Thursday, October 9, 2014

Walk Among the Tombstones






The Way of the Cross



 Fluffy white clouds lifted me off like a hippie chick in an electro-pop tune. They flanked the bright and sunny hills beckoning the Flaneur to a certain part of town.
On the way there, the marquee of the Grand Lake Theater read "Walk Among the Tombstones." This portent appeared to be an admonitory and tutelary bit of advice which he followed.





 1.
Going There



 We have been drought-stricken for quite some time hereabouts,
A small rainy front went through and the green grass returns,
that's the eastern side of the rockridge after which this area  is named






The Chapel of Memories
Today's magnificent clouds drew me
A very edible apples
Growing on that small tree in the nook,
Taboo snapped with a bite of forbidden fruit





An outstanding stained glass window,
The variegated palette of a authentic artist,
Wall paint splatters its remarkable survival
Unprotected in this open and deserted place




 2.
Irish Catholic America



A place which requires no further introduction





 We don't worship the Blessed Mother 
We venerate her and ask her to pray for us,
"O Virgin Mary,
 Please pray for abundant rain this year"

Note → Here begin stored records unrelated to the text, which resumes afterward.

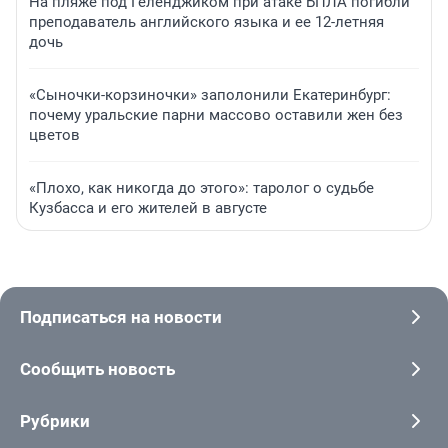
На пляже под Геленджиком при атаке БПЛА погибли
преподаватель английского языка и ее 12-летняя
дочь
«Сыночки-корзиночки» заполонили Екатеринбург:
почему уральские парни массово оставили жен без
цветов
«Плохо, как никогда до этого»: таролог о судьбе
Кузбасса и его жителей в августе
Подписаться на новости
Сообщить новость
Рубрики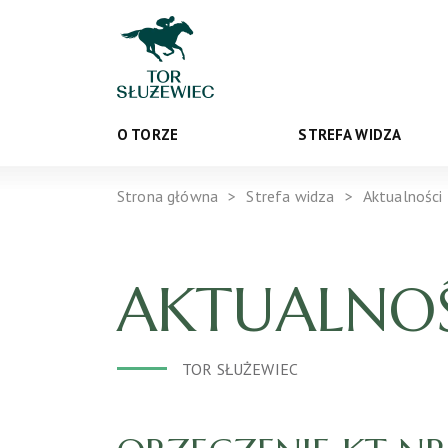
O TORZE
STREFA WIDZA
Strona główna
Strefa widza
Aktualności
AKTUALNOŚ
TOR SŁUŻEWIEC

A humble Roman Catholic cemetery 
Rather free of the vanity that characterizes
The grandiose Mountain View of the Protestants
Lording over all on the higher hillside
The narrow confines of a Hebrew burial ground lie in between






St Mary's was founded by the Irish in the Nineteenth century





Thoma Foley lies here
He began life in the faraway land of Eire,
A continent and an ocean lie between





.
 "Corky Row"
Some may have been what we used to call shanty Irish






How the place has been let go,
It's a shame and a sin





Only a short hop here
from the golf course next door
with its manor house, so grand, so ersatz







Sky so blue it breaks your heart, said Jack Kerouac
A fit and fine place to await
the Glorious Second Coming of the Lord








Green grow the graves over the Irish
(County Cork, what did I say?)






What some later arrivals looked like,
Passing over into the sea of souls around 1930






Peace and rest to all the sturdy souls
who lie here 






3.
Coming Back down





Look homeward, Angel face,
Time to climb down again
through St Mary's gate





Over the rooftops
of the old Piedmont Plateau




Some ropes came in handy, 
Careful of treacherous arachnids






And down to the old sidewalk on Piedmont Avenue
Celtic Samhain seen as a California Hallowe'en
Approaching absolute orange





When the Flaneur returned home, a bugged-out emergency warning interrupted his radio program to warn of severe thunderstorms in Napa, quarter-size hail was falling from all those photogenic thunder cloud-heads he had savored.